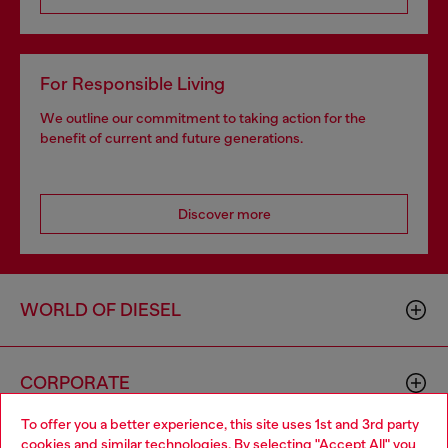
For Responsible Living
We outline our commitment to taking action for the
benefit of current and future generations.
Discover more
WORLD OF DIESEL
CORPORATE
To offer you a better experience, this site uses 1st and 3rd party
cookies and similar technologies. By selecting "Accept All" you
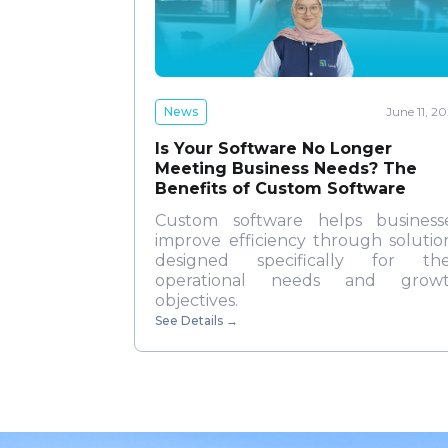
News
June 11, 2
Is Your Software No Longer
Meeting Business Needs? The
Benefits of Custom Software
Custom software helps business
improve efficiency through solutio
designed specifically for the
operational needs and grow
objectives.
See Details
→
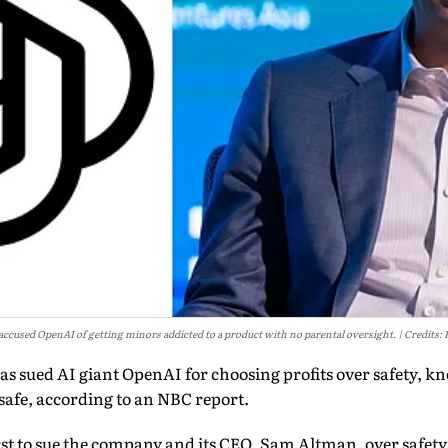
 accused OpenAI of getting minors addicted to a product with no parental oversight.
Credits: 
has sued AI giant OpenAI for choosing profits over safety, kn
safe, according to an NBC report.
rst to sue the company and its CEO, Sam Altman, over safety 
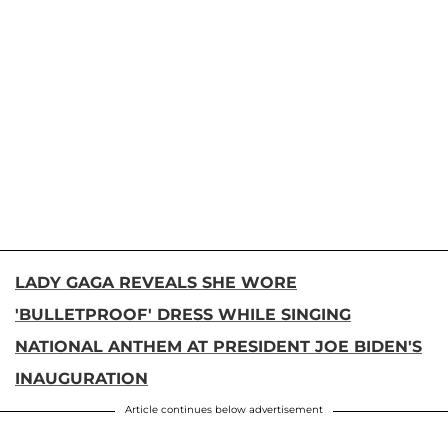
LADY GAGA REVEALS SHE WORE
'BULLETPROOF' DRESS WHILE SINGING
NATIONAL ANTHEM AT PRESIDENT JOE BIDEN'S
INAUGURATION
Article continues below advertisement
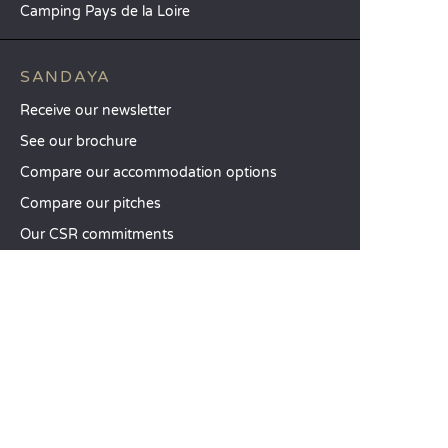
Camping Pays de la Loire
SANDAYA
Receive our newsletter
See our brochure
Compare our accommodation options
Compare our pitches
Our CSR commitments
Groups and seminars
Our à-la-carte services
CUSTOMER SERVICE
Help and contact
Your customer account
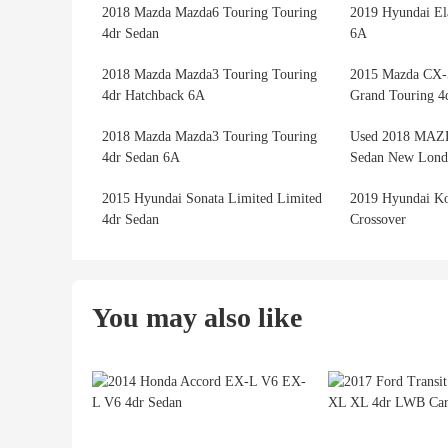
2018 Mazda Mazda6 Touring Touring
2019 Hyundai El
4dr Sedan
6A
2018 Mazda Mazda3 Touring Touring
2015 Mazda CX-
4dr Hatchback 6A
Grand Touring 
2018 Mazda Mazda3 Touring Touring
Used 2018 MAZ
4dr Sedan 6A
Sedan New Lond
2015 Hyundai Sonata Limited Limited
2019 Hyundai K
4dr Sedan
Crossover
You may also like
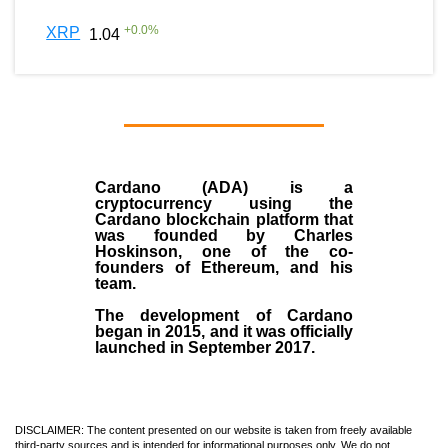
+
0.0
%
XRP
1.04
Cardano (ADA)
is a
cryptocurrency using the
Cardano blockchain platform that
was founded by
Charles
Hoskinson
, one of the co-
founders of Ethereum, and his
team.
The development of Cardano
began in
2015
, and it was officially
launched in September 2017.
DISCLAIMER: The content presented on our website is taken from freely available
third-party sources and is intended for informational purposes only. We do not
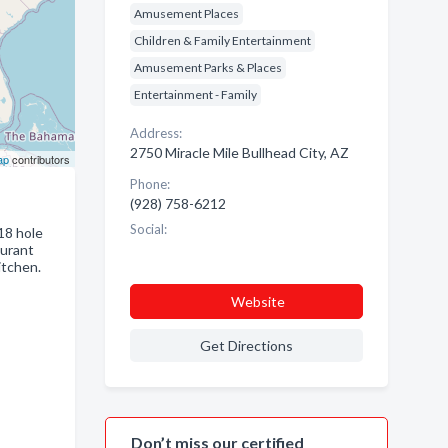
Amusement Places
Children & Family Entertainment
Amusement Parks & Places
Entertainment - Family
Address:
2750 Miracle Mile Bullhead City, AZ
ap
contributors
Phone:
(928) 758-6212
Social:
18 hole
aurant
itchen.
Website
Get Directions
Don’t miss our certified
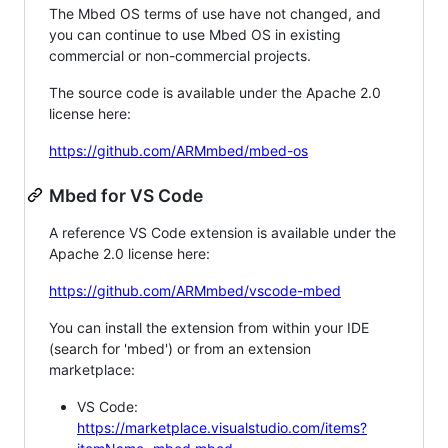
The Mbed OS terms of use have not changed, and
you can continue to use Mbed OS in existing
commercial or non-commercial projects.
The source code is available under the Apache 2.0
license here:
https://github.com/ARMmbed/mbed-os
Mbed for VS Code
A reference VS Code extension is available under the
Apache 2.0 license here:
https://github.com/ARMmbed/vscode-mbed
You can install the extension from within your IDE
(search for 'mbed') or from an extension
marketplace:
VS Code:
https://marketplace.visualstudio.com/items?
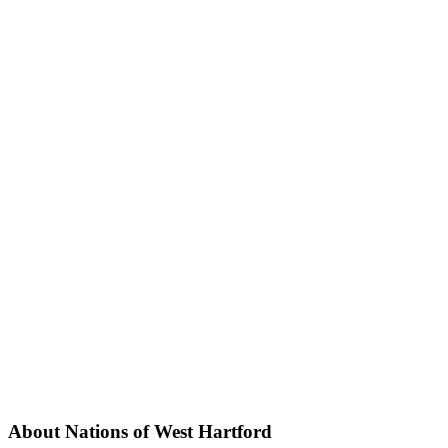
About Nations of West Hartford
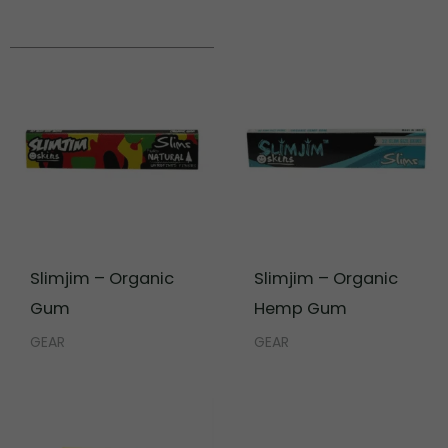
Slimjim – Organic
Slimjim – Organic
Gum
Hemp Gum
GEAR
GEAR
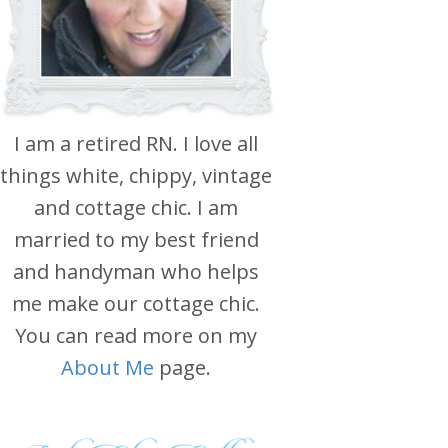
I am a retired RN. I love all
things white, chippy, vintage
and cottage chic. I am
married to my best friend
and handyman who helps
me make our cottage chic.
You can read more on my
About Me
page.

____________

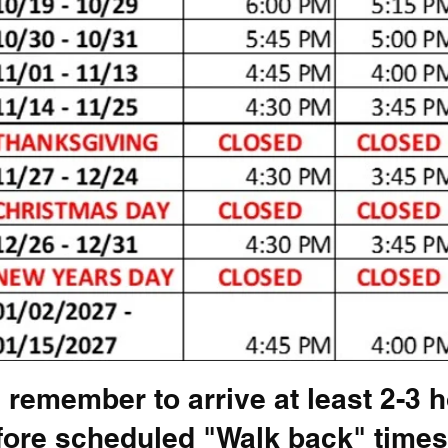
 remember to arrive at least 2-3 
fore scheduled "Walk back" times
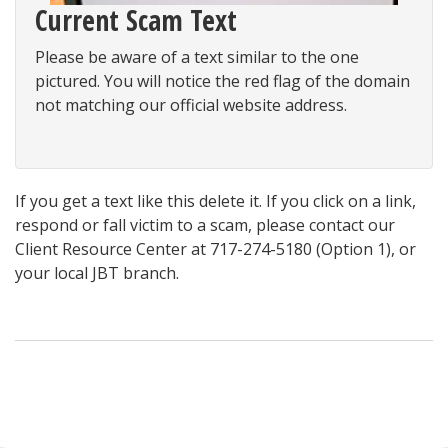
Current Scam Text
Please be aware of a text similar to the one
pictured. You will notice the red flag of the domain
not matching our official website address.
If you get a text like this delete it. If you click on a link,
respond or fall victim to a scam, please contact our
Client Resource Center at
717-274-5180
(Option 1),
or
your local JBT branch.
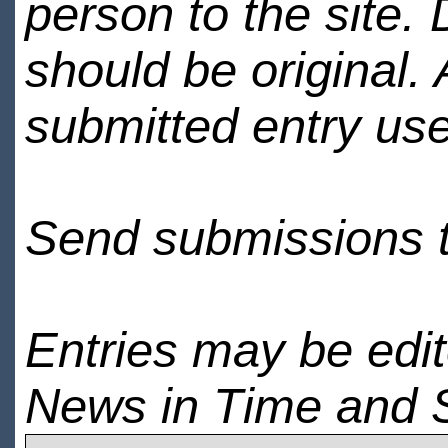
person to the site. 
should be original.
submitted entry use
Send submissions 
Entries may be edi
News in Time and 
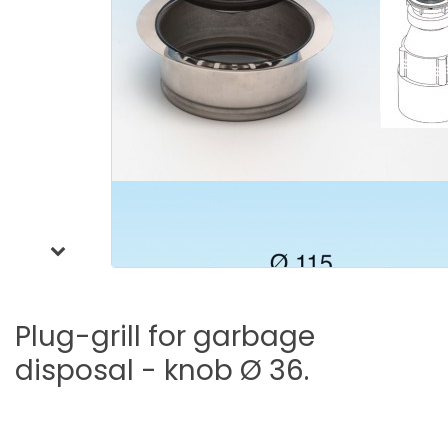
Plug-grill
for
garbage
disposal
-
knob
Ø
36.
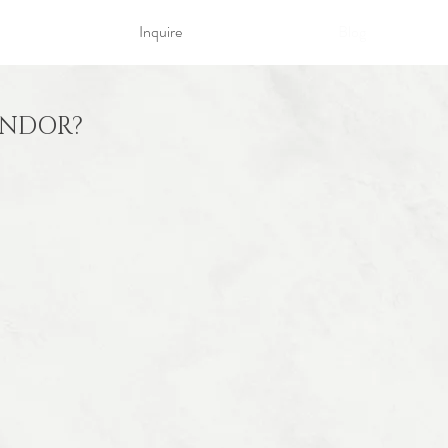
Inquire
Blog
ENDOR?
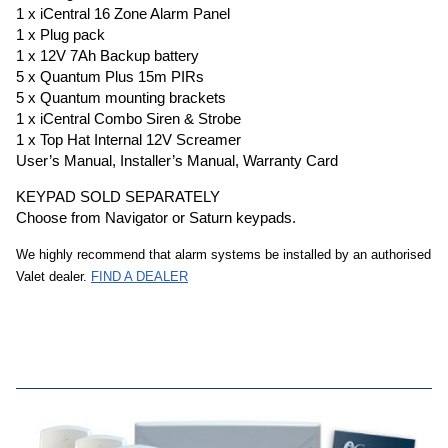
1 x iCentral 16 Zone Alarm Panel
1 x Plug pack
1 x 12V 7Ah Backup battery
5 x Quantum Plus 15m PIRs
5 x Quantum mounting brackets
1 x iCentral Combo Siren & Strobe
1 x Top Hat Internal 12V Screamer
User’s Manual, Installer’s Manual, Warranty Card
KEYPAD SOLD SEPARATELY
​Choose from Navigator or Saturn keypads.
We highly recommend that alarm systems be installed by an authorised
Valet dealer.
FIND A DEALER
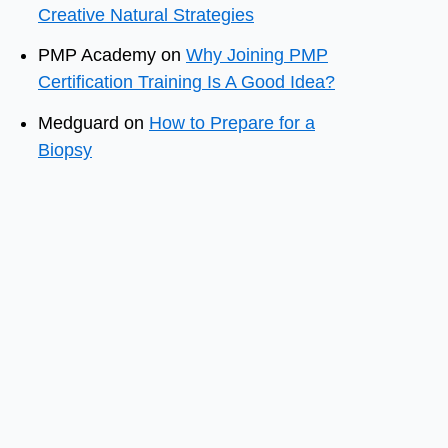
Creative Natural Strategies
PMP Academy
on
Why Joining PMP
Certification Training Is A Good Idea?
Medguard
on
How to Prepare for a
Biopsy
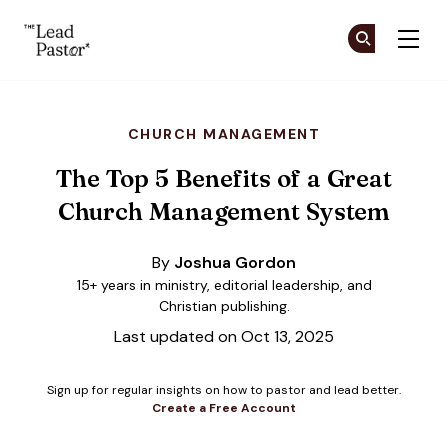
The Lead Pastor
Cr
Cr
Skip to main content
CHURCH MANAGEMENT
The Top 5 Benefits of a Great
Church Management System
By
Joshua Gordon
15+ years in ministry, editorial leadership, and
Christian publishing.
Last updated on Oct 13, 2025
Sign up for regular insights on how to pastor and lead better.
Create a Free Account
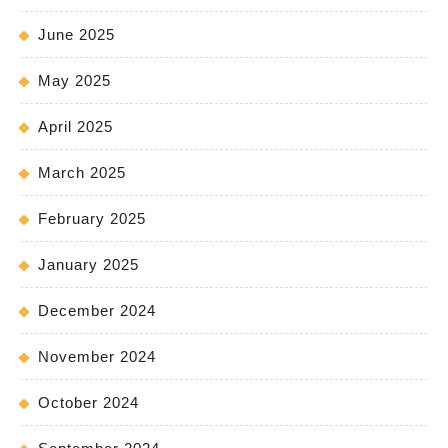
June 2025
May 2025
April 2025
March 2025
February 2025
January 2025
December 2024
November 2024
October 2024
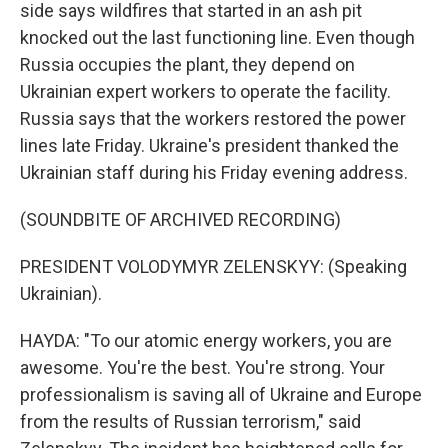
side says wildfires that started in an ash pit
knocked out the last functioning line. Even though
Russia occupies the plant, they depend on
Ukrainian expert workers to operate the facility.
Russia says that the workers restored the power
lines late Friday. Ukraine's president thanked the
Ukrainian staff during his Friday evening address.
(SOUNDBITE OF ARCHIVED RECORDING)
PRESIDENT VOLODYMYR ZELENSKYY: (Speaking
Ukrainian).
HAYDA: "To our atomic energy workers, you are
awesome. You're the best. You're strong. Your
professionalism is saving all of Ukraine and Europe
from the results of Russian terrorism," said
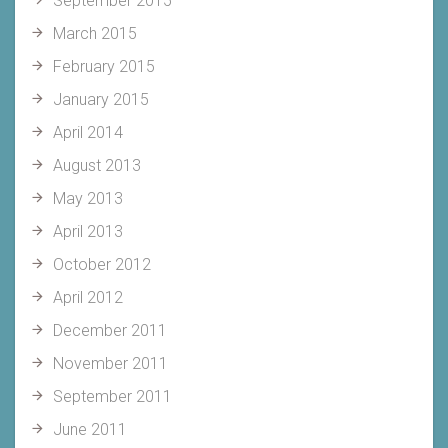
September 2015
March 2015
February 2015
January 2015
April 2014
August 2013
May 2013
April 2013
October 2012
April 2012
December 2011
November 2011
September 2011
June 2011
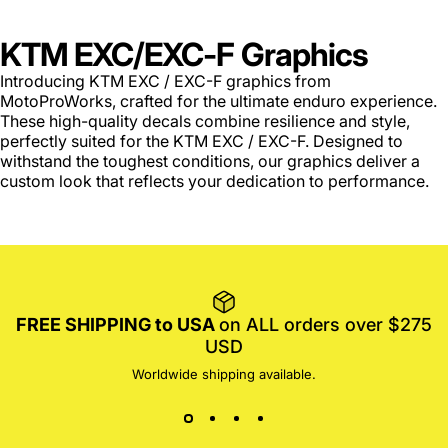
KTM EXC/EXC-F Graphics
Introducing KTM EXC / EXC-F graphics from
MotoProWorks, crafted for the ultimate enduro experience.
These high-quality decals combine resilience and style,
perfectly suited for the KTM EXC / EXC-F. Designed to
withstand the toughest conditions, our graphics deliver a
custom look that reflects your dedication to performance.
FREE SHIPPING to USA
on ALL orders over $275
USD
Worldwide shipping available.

____________

▸ **EXERCISE**:
The expected output is every line of the records in which the string "Family" appears.

▸ **EXPECTED ANSWER**:
Children & Family Entertainment
Entertainment - Family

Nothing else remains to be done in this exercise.